Il Presidente della Fondazione MAXXI, Pio Baldi, ci racconta l’approccio al mondo web e come sta andando l’attività nei canali social. Un contributo molto interessante che svela anche preziose indicazioni sulle attività digitali future della Fondazione.

Un grazie enorme per la disponibiltà al presidente Pio Baldi e a Prisca Cupellini.

MAXXI Community

C’è stata una pianificazione per lo “sbarco” del MAXXI sul Web? Avete analizzato qualche best practice per impostare le linee guida della comunicazione online?

La pianificazione della presenza e delle attività sul web del MAXXI è iniziata ben prima della sua apertura al pubblico. Inizialmente con una sezione di approfondimento all’interno del sito della direzione generale del MiBAC di cui era parte; successivamente, dal 2007, con un suo sito web che aveva l’obiettivo non solo di informare sulle attività in corso ma anche di monitorare e raccontare il cantiere e di creare un primo contatto, virtuale ma diretto, con il nostro pubblico online. I tre anni che ancora ci separavano dall’inaugurazione sono stati, non solo dal punto di vista della comunicazione web, un importante banco di prova e sperimentazione che ci ha visto attivi anche su Flickr e You Tube. Abbiamo poi voluto far coincidere l’apertura al pubblico del MAXXI con un completo restyling del sito e con l’inizio delle nostre attività su Facebook e Twitter.
Sicuramente ci sono esempi interessanti nell’utilizzo della comunicazione online sia in Italia (non possiamo non citare l’importante lavoro portato avanti dal MiBAC in questo ultimo anno) ma soprattutto all’estero (Brooklyn Museum, MoMA, Tate Gallery).
E poi blogger e voci autorevoli nel dibattito internazionale sulle nuove tecnologie della comunicazione, come Jim Richardson, Derrick de Kerckhove, e, ancora, gli appuntamenti annuali con conferenze internazionali su patrimonio culturale e web (Museums and the Web, Museum Next, ecc.)
Essere informati su ciò che accade è di fondamentale importanza ma l’informazione è il punto di partenza da cui prendere slancio e mettere in moto la nostra creatività.

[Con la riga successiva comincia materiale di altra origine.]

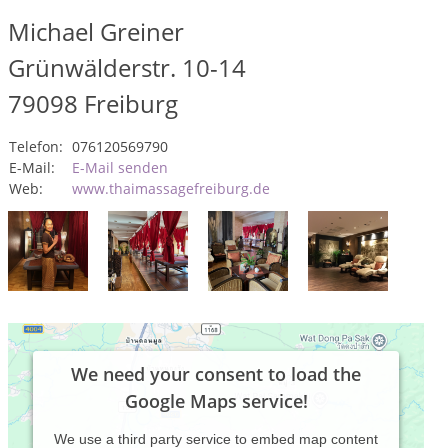
Michael Greiner
Grünwälderstr. 10-14
79098
Freiburg
Telefon:
076120569790
E-Mail:
E-Mail senden
Web:
www.thaimassagefreiburg.de
We need your consent to load the
Google Maps service!
We use a third party service to embed map content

Chi si occupa delle attività digitali del museo? C’è uno staff dedicato?

Si, certo, è stato creato un team preposto alle attività digitali all’interno dell’Ufficio Comunicazione.

twitter.com/MUSEO_MAXXI

Il museo ha una sua pagina Facebook, un profilo su Twitter, Youtube e Flickr: ci descrivete come si organizza l’attività di aggiornamento di questi profili? Ci sono riunioni per capire che “tono di voce” tenere sui vari profili oppure come rispondere ad eventuali critiche postate dagli utenti?

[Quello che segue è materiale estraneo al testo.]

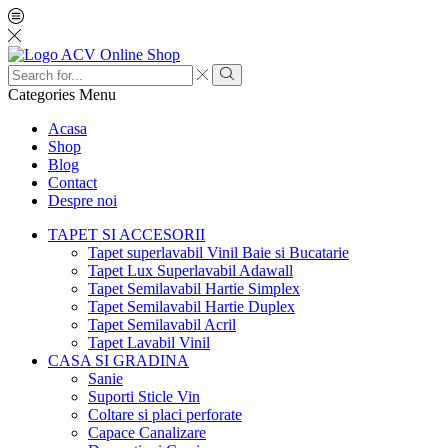
Categories
Menu
Acasa
Shop
Blog
Contact
Despre noi
TAPET SI ACCESORII
Tapet superlavabil Vinil Baie si Bucatarie
Tapet Lux Superlavabil Adawall
Tapet Semilavabil Hartie Simplex
Tapet Semilavabil Hartie Duplex
Tapet Semilavabil Acril
Tapet Lavabil Vinil
CASA SI GRADINA
Sanie
Suporti Sticle Vin
Coltare si placi perforate
Capace Canalizare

La scelta dei social network su cui avere una presenza “ufficiale” non è stata casuale né si tratta di “presenzialismo”. Sono state scelte delle piattaforme i cui differenti linguaggi ci permettono di dare tagli diversi ai nostri contenuti e alle attività proposte e soprattutto ci permettono di comunicare con pubblici diversi. Un calendario editoriale costantemente aggiornato ci permette di pianificare la comunicazione delle nostre attività. L’interazione con la nostra community è senz’altro la parte più interessante e stimolante: ci confrontiamo ogni giorno con commenti, opinioni, domande. Necessario essere quindi flessibili per essere pronti a cogliere spunti di dibattito, novità, suggerimenti, critiche. La nostra attività web è quindi giornaliera e il “tono di voce” utilizzato è senza dubbio più confidenziale e meno istituzionale rispetto a quello di altri canali ufficiali di comunicazione. Proprio per questo chi ci segue si sente libero di condividere idee, interessi, esperienze, opinioni.

Avete in programma di aprire anche un blog del museo?

Abbiamo riflettuto molto sull’opportunità dell’apertura di un blog e stiamo valutando la strategia editoriale migliore perché il progetto possa partire. Siamo sicuri, infatti, che un pubblico dinamico e curioso come quello del MAXXI porterebbe ad un confronto molto interessante.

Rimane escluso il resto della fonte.